Copy each line containing "Website" from the listing below.
►
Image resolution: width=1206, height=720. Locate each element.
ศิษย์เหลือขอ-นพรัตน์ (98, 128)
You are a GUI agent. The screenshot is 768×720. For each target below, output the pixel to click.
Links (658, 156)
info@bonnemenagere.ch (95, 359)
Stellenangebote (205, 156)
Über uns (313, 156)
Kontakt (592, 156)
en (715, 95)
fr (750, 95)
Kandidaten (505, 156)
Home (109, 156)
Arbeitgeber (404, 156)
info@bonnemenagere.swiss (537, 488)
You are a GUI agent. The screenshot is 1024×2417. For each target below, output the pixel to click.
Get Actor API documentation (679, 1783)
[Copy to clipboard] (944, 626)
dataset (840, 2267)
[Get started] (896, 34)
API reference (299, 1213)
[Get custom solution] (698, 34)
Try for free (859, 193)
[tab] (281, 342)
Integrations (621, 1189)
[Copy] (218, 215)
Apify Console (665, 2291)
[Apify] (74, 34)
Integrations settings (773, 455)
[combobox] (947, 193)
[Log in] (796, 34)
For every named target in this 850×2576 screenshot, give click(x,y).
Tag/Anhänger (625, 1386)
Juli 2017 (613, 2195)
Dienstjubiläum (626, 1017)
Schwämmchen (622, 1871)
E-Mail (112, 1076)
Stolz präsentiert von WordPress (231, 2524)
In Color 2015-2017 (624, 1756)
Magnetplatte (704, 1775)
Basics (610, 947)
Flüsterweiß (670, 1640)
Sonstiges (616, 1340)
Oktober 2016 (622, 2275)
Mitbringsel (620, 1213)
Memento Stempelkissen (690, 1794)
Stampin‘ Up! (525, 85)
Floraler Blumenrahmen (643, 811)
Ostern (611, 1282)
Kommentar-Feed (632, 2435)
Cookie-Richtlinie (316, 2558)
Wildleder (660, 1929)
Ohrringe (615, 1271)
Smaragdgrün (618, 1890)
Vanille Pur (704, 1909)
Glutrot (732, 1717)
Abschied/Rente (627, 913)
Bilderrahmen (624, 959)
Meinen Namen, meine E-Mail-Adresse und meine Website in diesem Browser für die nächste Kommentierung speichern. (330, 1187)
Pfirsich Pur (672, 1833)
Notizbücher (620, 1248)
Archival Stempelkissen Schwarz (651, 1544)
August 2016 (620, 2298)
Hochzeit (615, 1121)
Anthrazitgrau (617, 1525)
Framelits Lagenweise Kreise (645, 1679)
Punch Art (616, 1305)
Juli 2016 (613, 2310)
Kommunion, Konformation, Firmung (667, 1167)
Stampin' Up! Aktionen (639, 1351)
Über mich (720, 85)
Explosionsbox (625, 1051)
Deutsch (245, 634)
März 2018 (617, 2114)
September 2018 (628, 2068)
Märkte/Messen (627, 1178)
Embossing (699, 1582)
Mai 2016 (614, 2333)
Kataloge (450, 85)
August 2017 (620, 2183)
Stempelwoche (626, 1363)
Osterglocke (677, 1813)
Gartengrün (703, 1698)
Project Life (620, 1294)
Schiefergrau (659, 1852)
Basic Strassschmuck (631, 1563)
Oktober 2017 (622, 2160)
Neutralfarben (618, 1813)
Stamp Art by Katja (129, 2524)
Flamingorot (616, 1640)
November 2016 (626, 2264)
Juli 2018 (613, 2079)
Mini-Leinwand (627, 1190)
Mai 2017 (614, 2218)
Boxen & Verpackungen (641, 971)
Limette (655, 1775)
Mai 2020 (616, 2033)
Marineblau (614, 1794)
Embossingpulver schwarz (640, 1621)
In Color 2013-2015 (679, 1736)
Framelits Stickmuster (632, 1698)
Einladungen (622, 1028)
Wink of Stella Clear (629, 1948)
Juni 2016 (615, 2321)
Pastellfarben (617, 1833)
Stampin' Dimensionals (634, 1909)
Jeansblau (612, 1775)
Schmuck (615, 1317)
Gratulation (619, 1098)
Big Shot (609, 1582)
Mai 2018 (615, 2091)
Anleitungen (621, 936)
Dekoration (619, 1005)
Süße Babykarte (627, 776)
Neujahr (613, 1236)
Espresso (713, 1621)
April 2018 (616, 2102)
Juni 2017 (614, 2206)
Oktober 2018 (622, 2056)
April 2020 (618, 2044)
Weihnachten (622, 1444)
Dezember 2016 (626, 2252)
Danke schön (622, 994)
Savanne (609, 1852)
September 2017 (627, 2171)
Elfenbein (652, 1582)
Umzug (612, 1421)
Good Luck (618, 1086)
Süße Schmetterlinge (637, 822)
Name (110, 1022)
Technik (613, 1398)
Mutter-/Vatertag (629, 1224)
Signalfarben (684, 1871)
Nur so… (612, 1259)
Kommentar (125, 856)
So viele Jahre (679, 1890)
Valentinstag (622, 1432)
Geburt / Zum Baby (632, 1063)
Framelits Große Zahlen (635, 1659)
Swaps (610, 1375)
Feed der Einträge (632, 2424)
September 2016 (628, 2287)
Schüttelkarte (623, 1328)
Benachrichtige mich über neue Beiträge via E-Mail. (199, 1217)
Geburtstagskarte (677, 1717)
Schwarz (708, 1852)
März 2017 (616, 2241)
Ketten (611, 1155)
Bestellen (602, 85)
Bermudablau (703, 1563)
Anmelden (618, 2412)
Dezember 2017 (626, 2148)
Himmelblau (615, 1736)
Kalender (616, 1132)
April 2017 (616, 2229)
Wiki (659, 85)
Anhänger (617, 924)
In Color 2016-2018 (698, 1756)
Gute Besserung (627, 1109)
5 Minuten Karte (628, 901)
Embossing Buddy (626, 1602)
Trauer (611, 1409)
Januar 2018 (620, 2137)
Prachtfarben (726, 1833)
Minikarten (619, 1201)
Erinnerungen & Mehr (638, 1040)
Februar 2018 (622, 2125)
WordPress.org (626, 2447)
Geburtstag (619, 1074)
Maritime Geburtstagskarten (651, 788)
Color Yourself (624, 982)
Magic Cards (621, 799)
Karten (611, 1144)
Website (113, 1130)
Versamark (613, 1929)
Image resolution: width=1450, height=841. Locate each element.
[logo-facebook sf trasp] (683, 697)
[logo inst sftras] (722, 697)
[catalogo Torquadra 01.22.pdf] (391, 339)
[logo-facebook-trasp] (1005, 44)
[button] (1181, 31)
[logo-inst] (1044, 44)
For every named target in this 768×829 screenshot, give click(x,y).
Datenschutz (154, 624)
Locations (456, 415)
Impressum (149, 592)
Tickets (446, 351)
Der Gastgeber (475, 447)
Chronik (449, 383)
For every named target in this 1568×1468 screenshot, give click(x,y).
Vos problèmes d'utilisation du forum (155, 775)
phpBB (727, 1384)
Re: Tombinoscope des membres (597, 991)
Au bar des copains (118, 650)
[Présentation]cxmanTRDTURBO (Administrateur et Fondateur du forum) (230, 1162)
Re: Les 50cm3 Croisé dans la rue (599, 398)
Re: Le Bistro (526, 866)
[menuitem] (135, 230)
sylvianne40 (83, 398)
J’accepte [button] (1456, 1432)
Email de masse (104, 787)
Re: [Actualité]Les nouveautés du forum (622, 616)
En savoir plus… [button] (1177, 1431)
◄
Solution below:
Meinen Namen, meine E-Mail-Adresse und meine Website in diesem Browser für die nächste Kommentierung speichern. (330, 1187)
Website (113, 1130)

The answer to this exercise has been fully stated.